Retour pétaradant du tandem avec un quatrième album abrasif effectuant une (légère) cassure avec le passé.

La maxime est connue dans le monde du Rock'n'Roll: peu de gens ont entendu le premier album du Velvet Underground,mais tous ceux qui l'ont écouté ont fondé un groupe.

Apparus en 2002 sur le devant de la scène avec un premier album, "Keep On Your Mean Side" , The Kills font tout de suite la différence avec les groupes ( The Hives, The Libertines, Queens Of The Stone Age) incarnant le nouvel âge d'or d'une musique que les médias donnaient pour morte face à la déferlante du tout Electro qui saturait l'époque: maigres comme des chats sauvages, rejetons illégitimes d'une union contre-nature entre le Velvet Underground , Royal Trux et Suicide , Jamie Hince ( guitariste et âme damnée, entre Alan Vega et Keith Richards) et la troublante Alison Mosshart ( chanteuse à l'imposante présence scénique, style PJ Harvey en maraude) ont tout: look, attitude, son, et bien sûr chansons.

Energie sexuelle

Creusant leur sillon avec les excellents "No Wow" (2005) et "Midnight Boom" (2008) ,toujours dans la même veine mêlant énergie sexuelle, guitares hérissées et boîte à rythme robotique,The Kills s'imposent auprès du public rock comme l'alternative et le plus sérieux compétiteur des White Stripes-bien que les deux groupes soient bien évidemment complémentaires: plus minimalistes, plus sexe, plus glamours et meilleurs sur scène ( mais moins bon musiciens), Alison et Jamie représentent alors rien moins que le penchant rock de Massive Attack sur la scène Electro: le visage de ce qu'on pourrait appeler "l'understream" (mélange d'"underground", ce qui est branché, et de "mainstream", ce qui plait au plus grand nombre).

L'escapade d'Alison Mosshart avec le projet Dead Weather à l'initiative de Jack White, le temps de deux albums et une tournée, alimentent les rumeurs selon lesquelles les deux têtes charismatiques des deux duos fusionneraient.
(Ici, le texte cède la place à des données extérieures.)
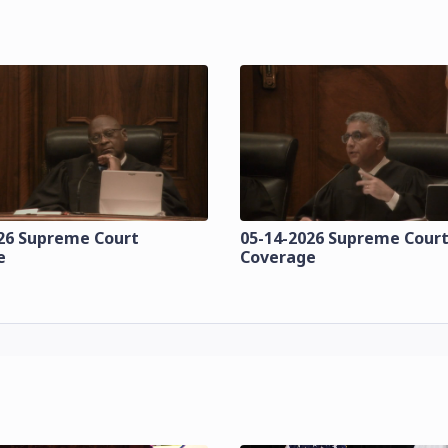
26 Supreme Court
05-14-2026 Supreme Cour
e
Coverage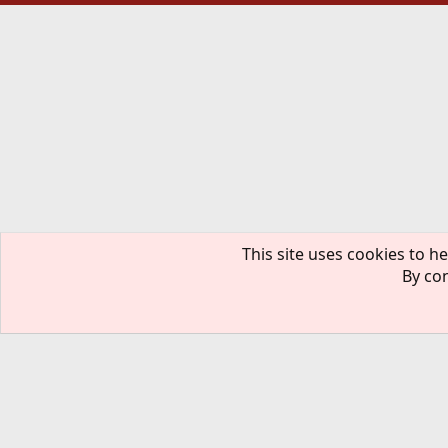
This site uses cookies to he
By con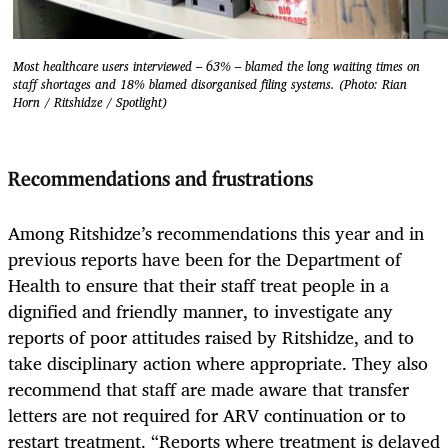
Most healthcare users interviewed – 63% – blamed the long waiting times on
staff shortages and 18% blamed disorganised filing systems. (Photo: Rian
Horn / Ritshidze / Spotlight)
Recommendations and frustrations
Among Ritshidze’s recommendations this year and in
previous reports have been for the Department of
Health to ensure that their staff treat people in a
dignified and friendly manner, to investigate any
reports of poor attitudes raised by Ritshidze, and to
take disciplinary action where appropriate. They also
recommend that staff are made aware that transfer
letters are not required for ARV continuation or to
restart treatment. “Reports where treatment is delayed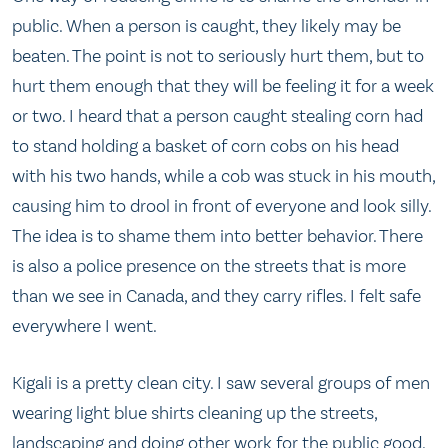
public. When a person is caught, they likely may be
beaten. The point is not to seriously hurt them, but to
hurt them enough that they will be feeling it for a week
or two. I heard that a person caught stealing corn had
to stand holding a basket of corn cobs on his head
with his two hands, while a cob was stuck in his mouth,
causing him to drool in front of everyone and look silly.
The idea is to shame them into better behavior. There
is also a police presence on the streets that is more
than we see in Canada, and they carry rifles. I felt safe
everywhere I went.
Kigali is a pretty clean city. I saw several groups of men
wearing light blue shirts cleaning up the streets,
landscaping and doing other work for the public good.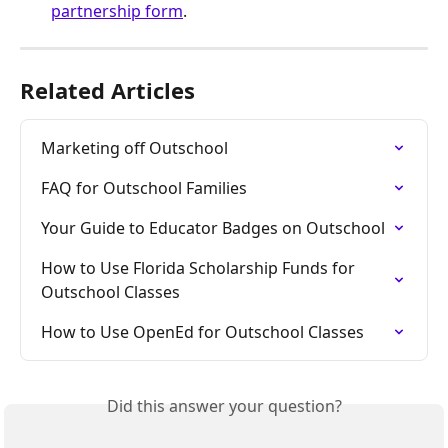
partnership form
. 
Related Articles
Marketing off Outschool
FAQ for Outschool Families
Your Guide to Educator Badges on Outschool
How to Use Florida Scholarship Funds for 
Outschool Classes
How to Use OpenEd for Outschool Classes
Did this answer your question?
Il n'en est rien: la relative mise à l'écart de Mosshart sur "Sea Of Coward", le deuxième album studio du groupe, montre la volonté du reste des Dead Weather de ne pas se laisser vampiriser par la chanteuse: dans "Horehound", disque précédent, celle-ci explose tout et y grave ce que sont peut-être ses parties de chant les plus volcaniques-lesquelles rendraient priapique une colonie de Mormons dépressifs et abstinents .

Moins minimaliste

Envoyé en éclaireur, le single "Satellite" a surpris: mid-tempo moins minimaliste qu'à l'accoutumée, bénéficiant d'une production moins brute, il faut très certainement plusieurs écoutes au fan hardcore pour rentrer dans le morceau qui, une fois apprivoisé, se montre diablement efficace.

On aurait toutefois tort de penser que tout l'album soit dans cette veine. Il y a des ruptures ( les ballades "Baby Says" et "The Last Goodbye" , ce dernier très sous influence Marianne Faithful ), un morceau d'ouverture plus Pop que Punk ( "The Future Starts Now" ) et un plagiat du "Jealous Guy" de Lennon ( "Wild Charms" ) avec Jamie Hince pour la première fois au chant.

Pour le reste, les morceaux prêtés aux pubs et autres romances de papier glacé avec une top model n'auront en rien assagi le son du groupe: "DNA", "Nail In My Coffin" ou "You Don't Own The Road", pour ne citer que les titres les plus immédiatement mémorables, ne déméritent pas face aux morceaux des trois albums précédents et devraient prendre toute leur envergure sur scène.

La suite?

Avril 2011. Les White Stripes ont raccroché. Les Libertines aussi. Les Strokes sortent un quatrième album controversé.

Beaucoup pensaient que les Kills allaient fini par prendre eux-aussi la direction des inactifs ou vendre leur âme au diable de la branchitude et de la "hype".

Avec un nouvel album plus aventureux, effectuant une légère cassure avec le passé, c'est plus à une lente transformation que l'on assiste: celle d'un groupe qui n'a pas fini de nous étonner.

Le Rock'n'Roll est décidément toujours vivant!